Each poster at Daily Kos is an independent writer, so there is infrequently disagreement among the front page writers when it comes to policy. However, most posts on Daily Kos addressing the topic of deficit reduction fit into four categories: It’s not a problem and thus doesn’t deserve attention, cut military spending, raise taxes on the wealthy, and cut benefits for wealthier Americans. While Tea Party Patriots supports cutting military spending where possible, and even agrees that means-testing is acceptable (short of Social Security privatization or handing Social Security and Medicare over to the states, that is), means-testing is unlikely to be able to solve the problem on its own. Neither will cutting military spending – the amount of federal spending on the military has dropped significantly over the last few decades, in almost a reversal of the growth in entitlements.
The most popular solution for deficit reduction on Daily Kos seems to be raising taxes. Yet even if taxes had gone up in the fashion upon which President Obama campaigned, the increase in revenues would not have been enough to cover even 90 days of spending. Additionally, as Walter Williams noted in a column last year, taxing the so-called “rich” at 100% wouldn’t even come close to funding one year’s worth of federal spending:
Households earning $250,000 and above account for 25 percent, or $1.97 trillion, of the nearly $8 trillion of total household income.
If Congress imposed a 100 percent tax, taking all earnings above $250,000 per year, it would bring in about $1.9 trillion.
That would keep Washington running for 190 days, but there’s a problem because there are 175 more days left in the year.

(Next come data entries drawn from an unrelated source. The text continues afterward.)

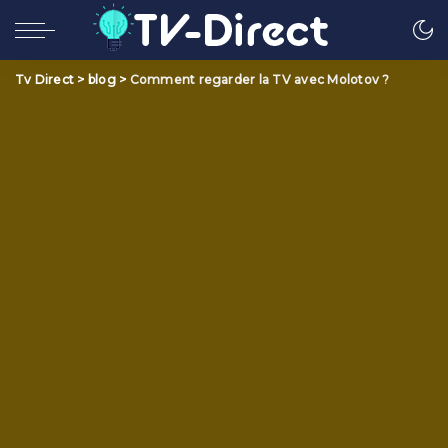
Tv Direct
>
blog
>
Comment regarder la TV avec Molotov ?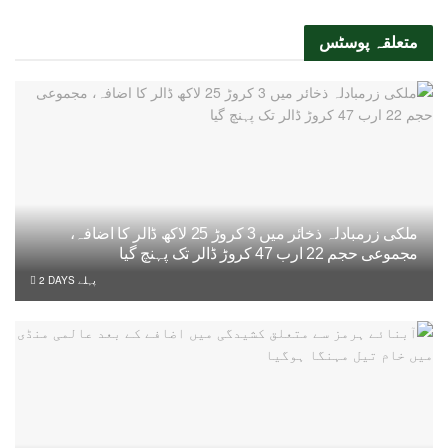
متعلقہ
پوسٹس
ملکی زرمبادلہ ذخائر میں 3 کروڑ 25 لاکھ ڈالر کا اضافہ،
مجموعی حجم 22 ارب 47 کروڑ ڈالر تک پہنچ گیا
2 DAYS پہلے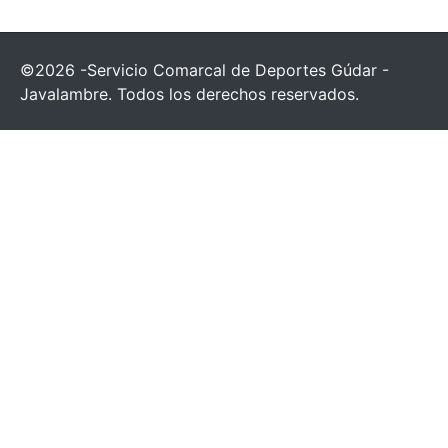
©2026 -Servicio Comarcal de Deportes Gúdar -
Javalambre. Todos los derechos reservados.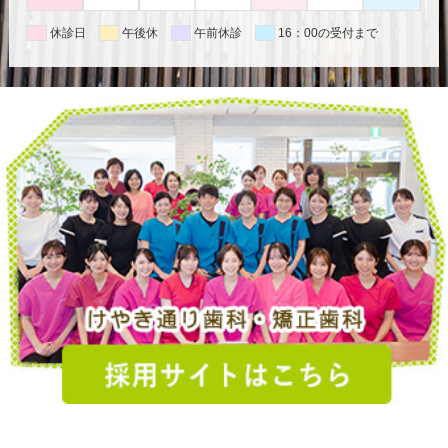
休診日
午後休
午前休診
16：00の受付まで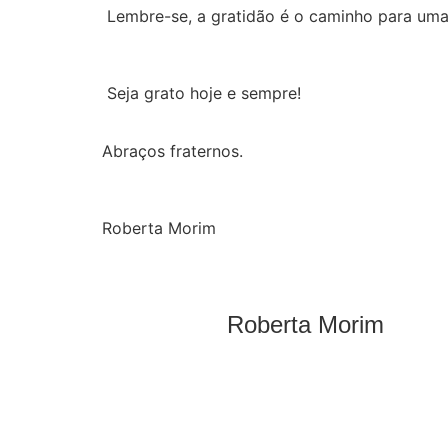
Lembre-se, a gratidão é o caminho para uma v
Seja grato hoje e sempre!
Abraços fraternos.
Roberta Morim
Roberta Morim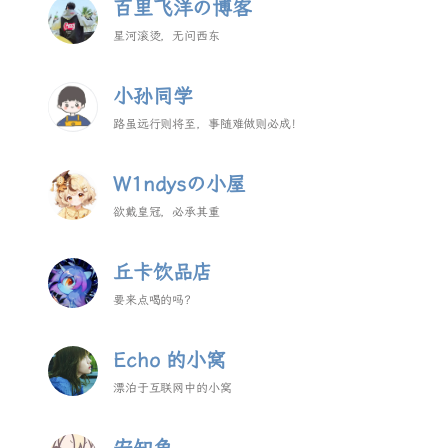
百里飞洋の博客
星河滚烫，无问西东
小孙同学
路虽远行则将至，事随难做则必成！
W1ndysの小屋
欲戴皇冠，必承其重
丘卡饮品店
要来点喝的吗？
Echo 的小窝
漂泊于互联网中的小窝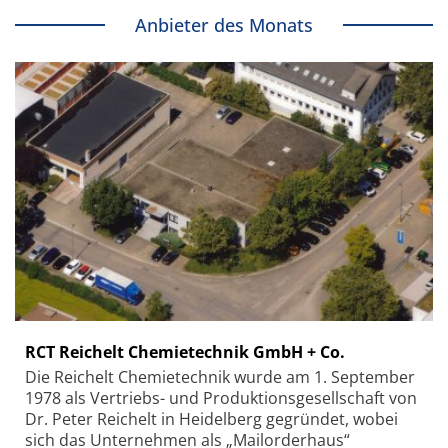
Anbieter des Monats
RCT Reichelt Chemietechnik GmbH + Co.
Die Reichelt Chemietechnik wurde am 1. September
1978 als Vertriebs- und Produktionsgesellschaft von
Dr. Peter Reichelt in Heidelberg gegründet, wobei
sich das Unternehmen als „Mailorderhaus“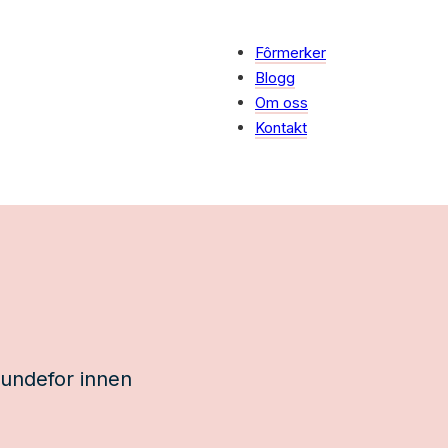
Fôrmerker
Blogg
Om oss
Kontakt
hundefor innen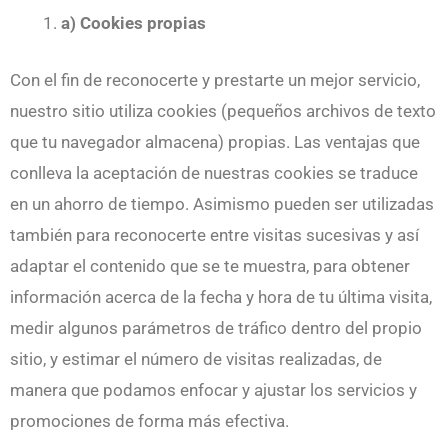
a) Cookies propias
Con el fin de reconocerte y prestarte un mejor servicio,
nuestro sitio utiliza cookies (pequeños archivos de texto
que tu navegador almacena) propias. Las ventajas que
conlleva la aceptación de nuestras cookies se traduce
en un ahorro de tiempo. Asimismo pueden ser utilizadas
también para reconocerte entre visitas sucesivas y así
adaptar el contenido que se te muestra, para obtener
información acerca de la fecha y hora de tu última visita,
medir algunos parámetros de tráfico dentro del propio
sitio, y estimar el número de visitas realizadas, de
manera que podamos enfocar y ajustar los servicios y
promociones de forma más efectiva.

The profits of the Fortune 500 richest companies come to $400 billion. That would keep the government running for another 40 days, to mid-July.
America has 400 billionaires with a combined net worth of $1.3 trillion. If Congress fleeced them of their assets, stocks, bonds, yachts, airplanes, mansions and jewelry, it would get us to at least late fall.
The fact of the matter is there are not enough rich people to come anywhere close to satisfying Congress’ voracious spending appetite.
It is the admirable, if unaffordable and unattainable, goal of McCarter and many of her fellow proponents of Big Government to have the federal government expand its size and cost for the benefit of the American people. Right now, though, the federal government has expanded beyond its constitutional limits, and far beyond the limits of affordability. If McCarter wants Social Security and Medicare protected for generations to come, she ought to praise those Democrats who are willing and able to work with Republicans to reform those programs. Without reforms, they are going to collapse before this year’s retirees reach their full life span. With reforms, they may be able to provide at least some assistance to those who have paid into them for decades.